This article appears in JMPer Cable, Issue 30, Summer 2015.
by Di Michelson di.michelson, Senior Analytical Training Consultant, SAS
Mark Bailey wrote an excellent article in Issue 29 of the JMPer Cable, detailing how to use data below a limit of detection. What do you do when you need to estimate that threshold of measurement? Analytical chemistry provides information about the concentration of an element or molecule in a substance (an analyte). Measurements of concentration have a natural bound at zero. The measurement process itself is variable, and it contains noise. Thus, measurements of a sample with known zero quantity of an analyte will result in non-zero responses. This background noise can be estimated to give a limit of detection (LOD): the upper bound on the noise of a measurement system.
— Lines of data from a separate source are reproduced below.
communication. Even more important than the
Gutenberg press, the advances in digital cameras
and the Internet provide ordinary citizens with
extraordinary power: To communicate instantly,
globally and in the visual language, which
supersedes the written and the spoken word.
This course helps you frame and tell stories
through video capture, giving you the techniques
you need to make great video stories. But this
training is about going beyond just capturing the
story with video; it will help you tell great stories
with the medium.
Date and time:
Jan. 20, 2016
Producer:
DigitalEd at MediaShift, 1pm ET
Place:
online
To estimate the detection limit of the measurement method, we would like to find the lowest level of concentration where the results become indistinguishable from a zero reading. This is the point at which we would start to see signals for zero concentrations. Different methods for finding the LOD exist in the literature. Industry standards, including SEMI C10 (Guide for Determination of Method Detection Limits), ISO:11843 (Capability of Detection), and the International Union of Pure and Applied Chemistry (IUPAC) Compendium of Analytical Nomenclature1, discuss methodologies for determining the detection limit. Most authors advise the use of the calibration curve to fit a linear model, followed by inverse prediction to find the LOD.
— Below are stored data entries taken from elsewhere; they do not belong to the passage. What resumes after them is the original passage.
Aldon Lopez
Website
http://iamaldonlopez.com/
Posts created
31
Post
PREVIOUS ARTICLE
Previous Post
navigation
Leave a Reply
We will examine various methods to fit a linear model to a calibration curve, followed by estimating a prediction interval for future observations at the zero level, and finally, using inverse prediction of the upper bound to estimate the LOD. We will consider ordinary least squares (OLS) regression to fit a linear model to the calibration curve. Other methods popular in the literature are based on weighting schemes.
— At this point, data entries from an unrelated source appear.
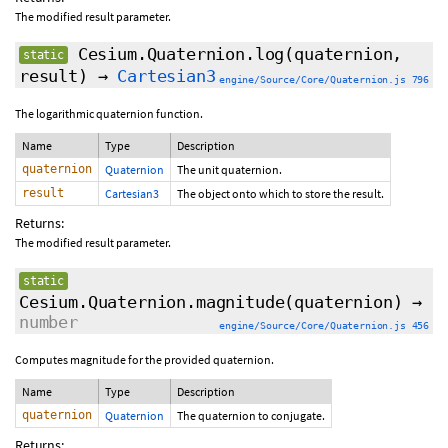
The modified result parameter.
Cesium.Quaternion.log
(quaternion,
static
result)
→
Cartesian3
engine/Source/Core/Quaternion.js 796
The logarithmic quaternion function.
Name
Type
Description
quaternion
Quaternion
The unit quaternion.
result
Cartesian3
The object onto which to store the result.
Returns:
The modified result parameter.
static
Cesium.Quaternion.magnitude
(quaternion)
→
number
engine/Source/Core/Quaternion.js 456
Computes magnitude for the provided quaternion.
Name
Type
Description
quaternion
Quaternion
The quaternion to conjugate.
Returns:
A 100(1–α)% prediction interval is a range of values of a variable with the property that if many such intervals are calculated for several samples, 100(1–α)% of them will contain one observation from a future realization of the process. A prediction interval is different from a confidence interval. A confidence interval gives limits in which we expect a population parameter, such as a mean or variance, to occur. A prediction interval gives limits in which we expect a future individual observation to occur.
You can find formulas for prediction interval calculations in the literature. The formula depends on the number of future observations to
be predicted. See Ramirez2 for an accessible discussion of statistical intervals.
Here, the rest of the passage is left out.